■ **Exercise brief**: Among the entries below, only the lines starting at the one with "Show me bladder. Return masks as SVG." and ending at the one with "Look at this image. Show me aorta.", both included, are to be printed exactly.

■ **Records shown**:

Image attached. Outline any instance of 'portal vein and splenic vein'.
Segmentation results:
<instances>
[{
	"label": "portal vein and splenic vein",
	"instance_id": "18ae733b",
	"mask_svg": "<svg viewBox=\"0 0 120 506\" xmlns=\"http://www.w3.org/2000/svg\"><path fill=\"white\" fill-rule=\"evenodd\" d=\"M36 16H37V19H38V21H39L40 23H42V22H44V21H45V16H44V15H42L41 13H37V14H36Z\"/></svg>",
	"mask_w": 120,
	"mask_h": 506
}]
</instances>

* * *

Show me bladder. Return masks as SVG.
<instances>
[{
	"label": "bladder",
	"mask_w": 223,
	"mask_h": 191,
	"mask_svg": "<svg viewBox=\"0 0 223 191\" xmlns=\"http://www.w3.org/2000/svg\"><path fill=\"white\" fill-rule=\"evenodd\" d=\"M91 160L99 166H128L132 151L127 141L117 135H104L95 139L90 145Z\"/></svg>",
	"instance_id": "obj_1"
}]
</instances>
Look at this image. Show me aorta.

■ **Output of the exercise**:
Show me bladder. Return masks as SVG.
<instances>
[{
	"label": "bladder",
	"mask_w": 223,
	"mask_h": 191,
	"mask_svg": "<svg viewBox=\"0 0 223 191\" xmlns=\"http://www.w3.org/2000/svg\"><path fill=\"white\" fill-rule=\"evenodd\" d=\"M91 160L99 166H128L132 151L127 141L117 135H104L95 139L90 145Z\"/></svg>",
	"instance_id": "obj_1"
}]
</instances>
Look at this image. Show me aorta.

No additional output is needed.